Their testimony comes as the government remains under heavy criticism for its handling of military misconduct and its lack of details on any plans for how to address the problem.
It has now been nearly three months since officials promised an independent review of the matter following Global News reporting on Feb. 2, and despite repeated promises from cabinet ministers that details are coming shortly on plans for change, none have emerged.
Prime Minister Justin Trudeau provided no further clarity when pressed on his government’s response by Global News on Wednesday night, saying the government has handled all allegations appropriately.
“We need to make sure we’re changing the culture of the military but we also need to make sure we’re providing resources,” he said, adding that those coming forward must receive support.
“This is something we’ve seen the military just not do well enough in the past.”
MPs from his party voted last week to shut down the defence committee probe into the allegations, which has heard damning testimony about the government’s failure to fully probe an allegation shared by the then-military ombudsman with the defence minister in 2018.
Harjit Sajjan has said he referred the allegation to the Privy Council Office, which promptly abandoned the probe when the ombudsman refused to share information requested by bureaucrats and which the complainant had asked be kept confidential.
In an interview with Global News, the woman behind the 2018 complaint said she went to the ombudsman specifically because she wanted to remain anonymous — and because she knew the complaint would be shared with Sajjan directly.
“My intent was never to make this public or widely known.

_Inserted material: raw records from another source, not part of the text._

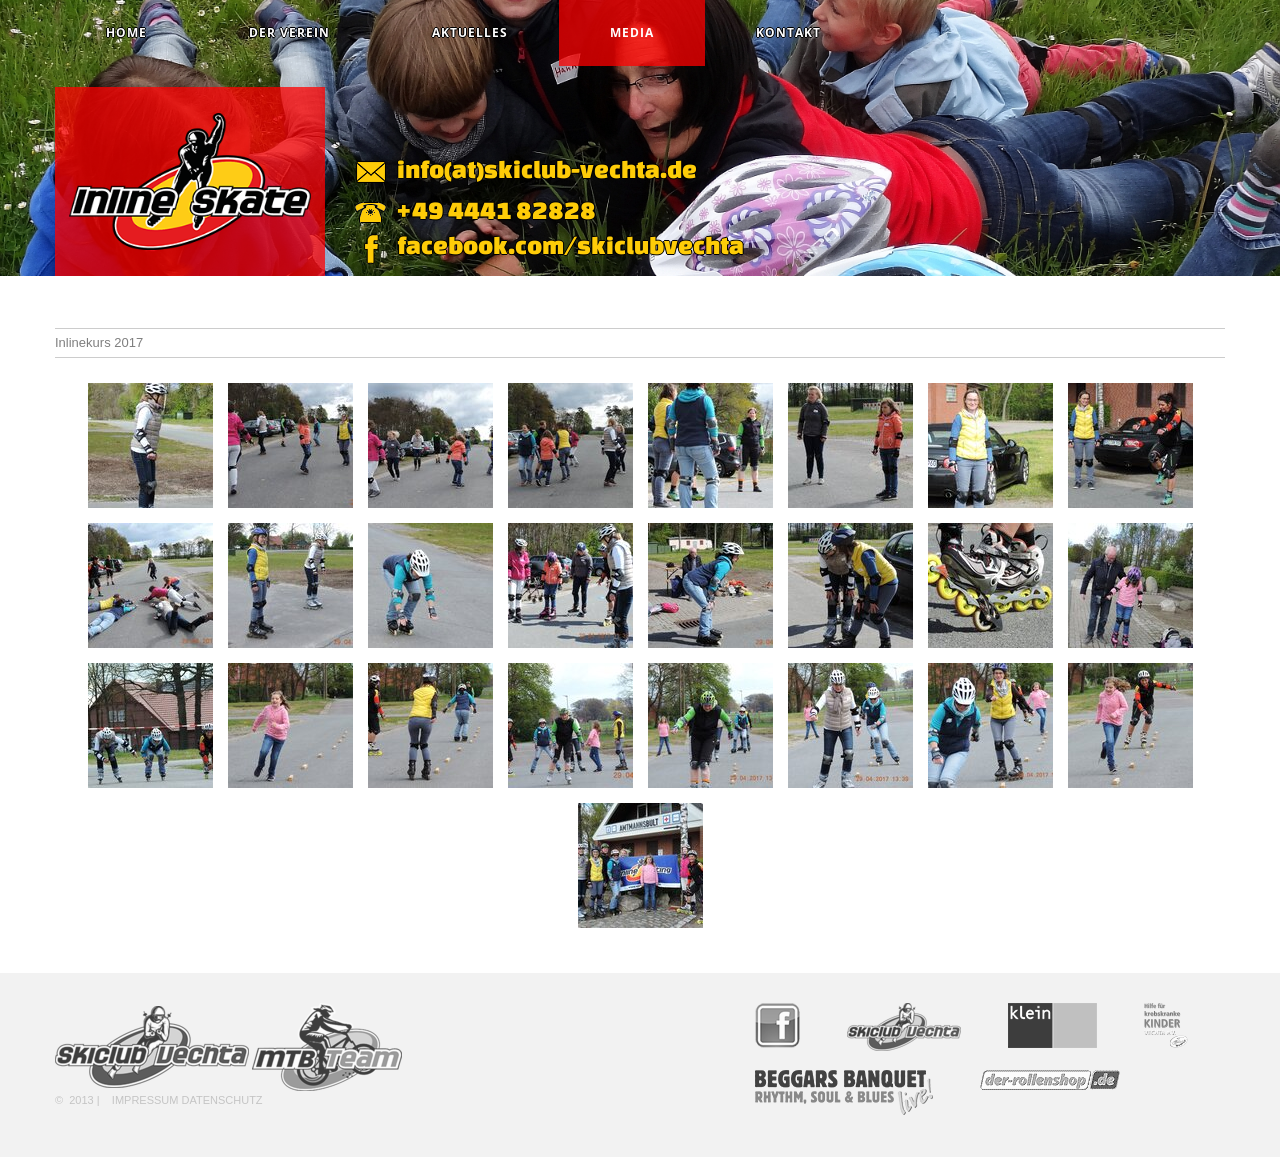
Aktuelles (470, 32)
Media (632, 32)
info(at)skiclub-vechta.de (547, 169)
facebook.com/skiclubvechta (570, 245)
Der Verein (289, 32)
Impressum (145, 1100)
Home (126, 32)
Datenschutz (222, 1100)
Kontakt (788, 32)
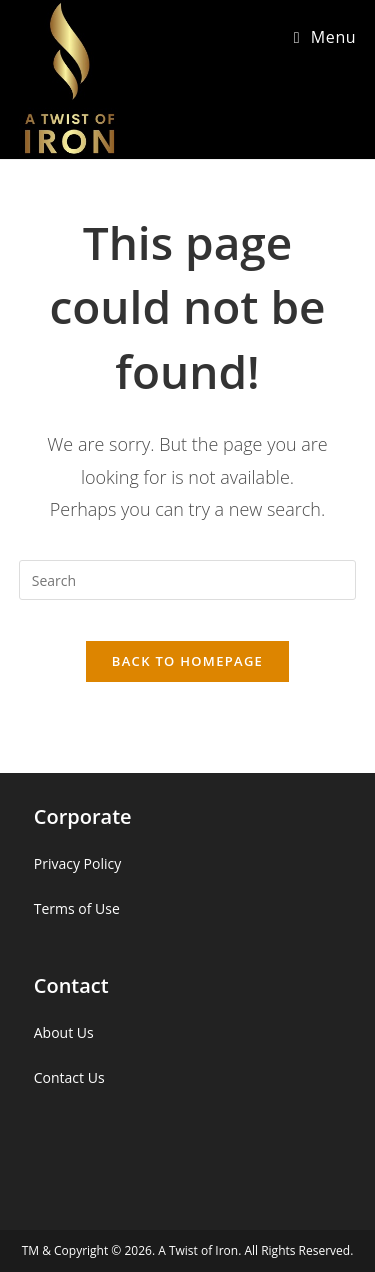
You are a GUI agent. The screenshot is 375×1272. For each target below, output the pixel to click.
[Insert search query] (188, 580)
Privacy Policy (77, 863)
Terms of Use (77, 908)
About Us (64, 1032)
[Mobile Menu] (325, 37)
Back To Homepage (187, 661)
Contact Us (69, 1077)
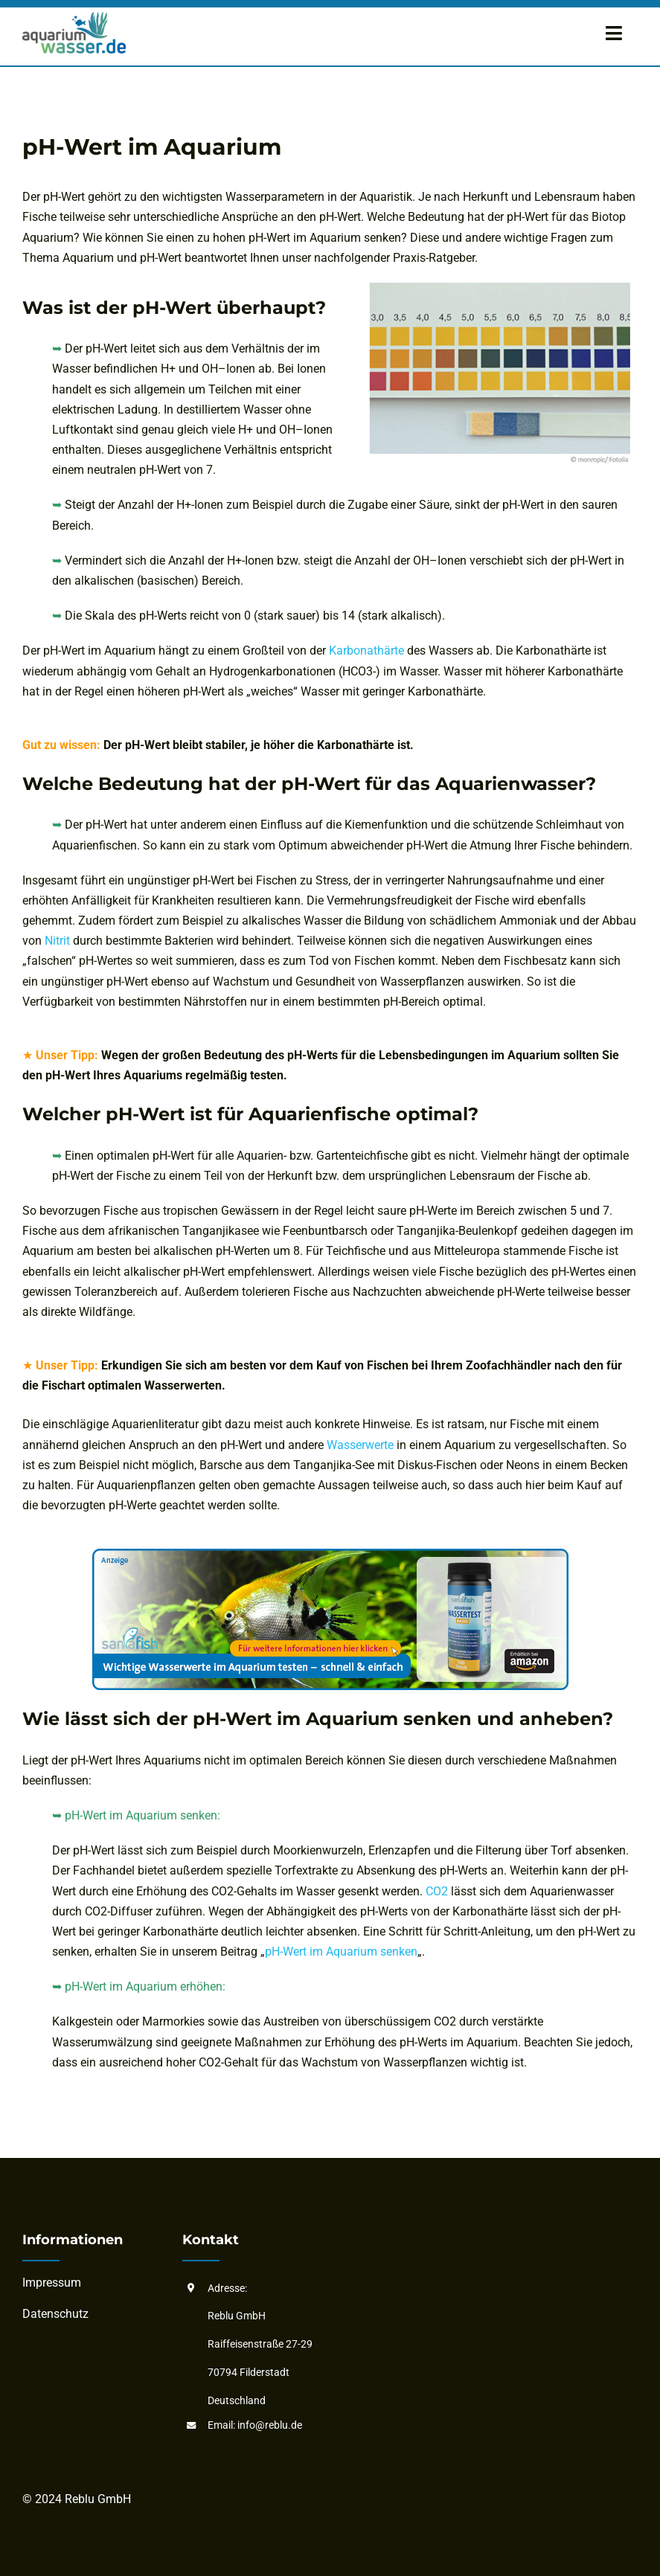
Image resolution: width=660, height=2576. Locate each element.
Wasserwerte (360, 1445)
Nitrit (57, 941)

It was for the minister to deal with at an appropriate time and perhaps reconsider how Operation Honour was commanded,” she said, describing the initiative as valuable and important.
“And when the time for decisions about, you know, extension of mandate for the chief of defence staff or future roles, that this could be factored into that decision making.
“I wanted it to be brought forward to an individual who reported direct to the minister, so the minister’s accountability could be reflected in that.”